Eso da una especie de acierto con los coleccionistas, que son los que invierten. Pero, en realidad, creo más en lo que yo venía haciendo. Yo he tratado siempre de hacer calidad, de llegar al máximo. Es la calidad la que me ha llevado a ser conocido. Es la calidad de las cosas, no son las relaciones, no son los premios, no esos estímulos que son interesantes, nos tocan el ego, pero son de una gran insatisfacción, porque ¿después qué? Hay que hacer lo mejor posible, con gran intensidad, con amor. Hay que hacer y entregarnos a fondo. Entonces, ahí aparecen los que sienten nuestra obra. Porque hay gente que siente nuestra obra y son grandes coleccionistas. Pero no porque inviertan solamente dinero. Para concluir: yo siempre he dicho que trabajo para la pintura, yo no vivo de la pintura. Mi primer anhelo fue querer ser un gran pintor. Y si soy conocido, mejor. Pero no es que yo haya querido servirme de la pintura. No.

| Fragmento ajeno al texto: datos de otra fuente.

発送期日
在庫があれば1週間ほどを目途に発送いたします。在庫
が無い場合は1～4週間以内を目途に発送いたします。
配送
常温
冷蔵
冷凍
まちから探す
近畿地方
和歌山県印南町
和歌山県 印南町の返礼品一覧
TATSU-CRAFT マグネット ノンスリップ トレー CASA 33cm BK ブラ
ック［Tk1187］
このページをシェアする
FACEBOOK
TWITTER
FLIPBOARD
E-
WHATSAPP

Además que usted tuvo grandes maestros: Carlos Quíspez Asín, Ricardo Grau, Sabino Springett y Juan Manuel Ugarte.
Sí, hemos tenido suerte. Un lujo haber tenido esos maestros que, en cierto modo, se sacrificaron, porque fueron pioneros. Cuando uno crece un poquito sabe el desgaste que pasa cuando uno emplea su tiempo en enseñar. Enseñar es un poco como pintar un cuadro, si uno es transparente, sincero, como era esta gente. Todos estos han sido profesores extraordinarios que han dejado su vida para ser artistas. Se olvidaron de su pintura ellos y vivieron a través de los artistas que formaban. Tan es así que en la Escuela de Bellas Artes, a veces, habían caras de profesores muy serias entre ellos porque decían: “Me ha robado ese alumno… Ese es mi alumno… Ese es mío”.
Posesivos eran.
Los peleaban como una obra de ellos, pero era interesante. Ahí hubo, también, un gran desgaste de parte de ellos. Hay que decirlo: no siempre tenemos el tiempo de salir de la escuela a pintar. La energía no es la misma. Los días van pasando, el tiempo pasa y nos sorprende la señora muerte. Se acabó.

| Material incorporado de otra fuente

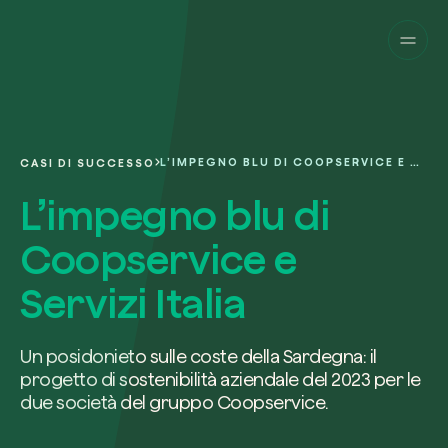
Aziende
Privati
Cambia prospettiva!
Innova la sostenibilità
Progetti
della tua azienda.
Italiano
Chi siamo
Una piattaforma per il tracciamento sat
L’IMPEGNO BLU DI COOPSERVICE E SERVIZI ITALIA
CASI DI SUCCESSO
dei nostri progetti nel mondo. Usa la t
Compila il modulo per ricevere una
dashboard dedicata per gestire e mon
L’impegno blu di
Carbon Project
consulenza personalizzata dal nostro 
Magazine
l’impatto che hai generato.
Glossario
esperti.
Coopservice e
Piattaforma
Ita
Accedi
o
registrati
alla web-app
Servizi Italia
Nome e Cognome*
Richiedi consulenza
Un posidonieto sulle coste della Sardegna: il
progetto di sostenibilità aziendale del 2023 per le
due società del gruppo Coopservice.
Email di lavoro*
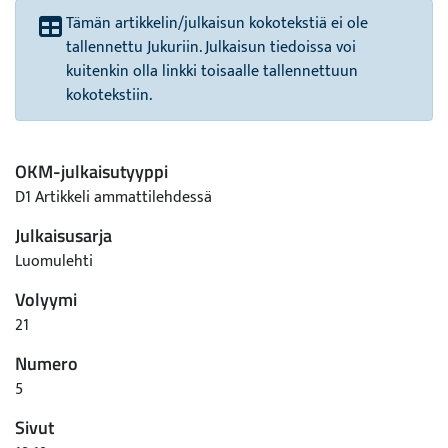
Tämän artikkelin/julkaisun kokotekstiä ei ole
tallennettu Jukuriin. Julkaisun tiedoissa voi
kuitenkin olla linkki toisaalle tallennettuun
kokotekstiin.
OKM-julkaisutyyppi
D1 Artikkeli ammattilehdessä
Julkaisusarja
Luomulehti
Volyymi
21
Numero
5
Sivut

Fernando de Szyszlo decía que el hecho de no encontrar el cuadro que él quería, “el cuadro”, era lo que lo mantenía vivo. ¿A usted le pasa igual, también?

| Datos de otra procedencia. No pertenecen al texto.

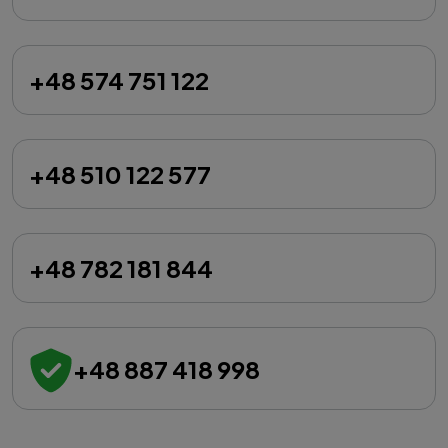
+48 574 751 122
+48 510 122 577
+48 782 181 844
+48 887 418 998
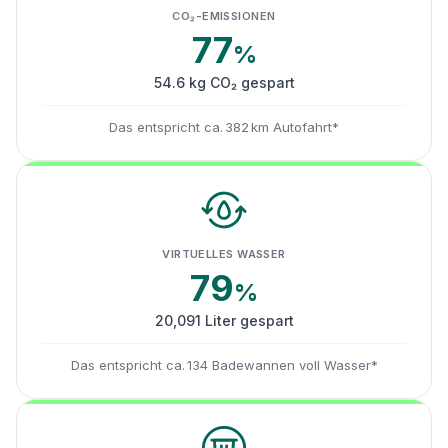
CO₂-EMISSIONEN
77
%
54.6 kg CO₂ gespart
Das entspricht ca. 382 km Autofahrt*
VIRTUELLES WASSER
79
%
20,091 Liter gespart
Das entspricht ca. 134 Badewannen voll Wasser*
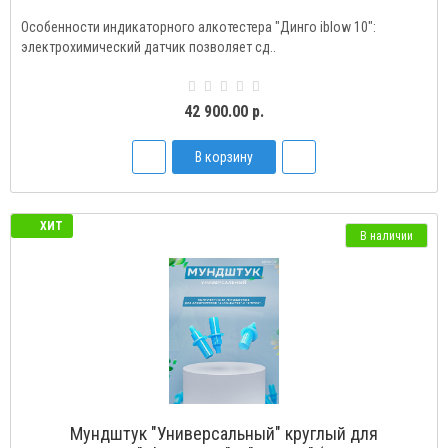
Особенности индикаторного алкотестера "Динго iblow 10":
электрохимический датчик позволяет сд..
42 900.00 р.
В корзину
ХИТ
В наличии
Мундштук "Универсальный" круглый для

No. Yo estoy pensando en cómo hacer un cuadro que se quede inconcluso, pero sabiamente inconcluso. Quiero decir, cuando uno piensa a los esclavos de Miguel Ángel, que aparecen con un rostro bien hecho, un brazo bien hecho, y el gran molde de mármol: es una obra inconclusa, pero de todos los tiempos. Va más allá de lo que quiso decir, tal vez, Miguel Ángel. Son geniales esos momentos en que la obra no se termina. Yo no buscaría el cuadro que no hice. De repente, ya hicimos el cuadro cuando teníamos diez años o veinte. Que aparece así, como una magia.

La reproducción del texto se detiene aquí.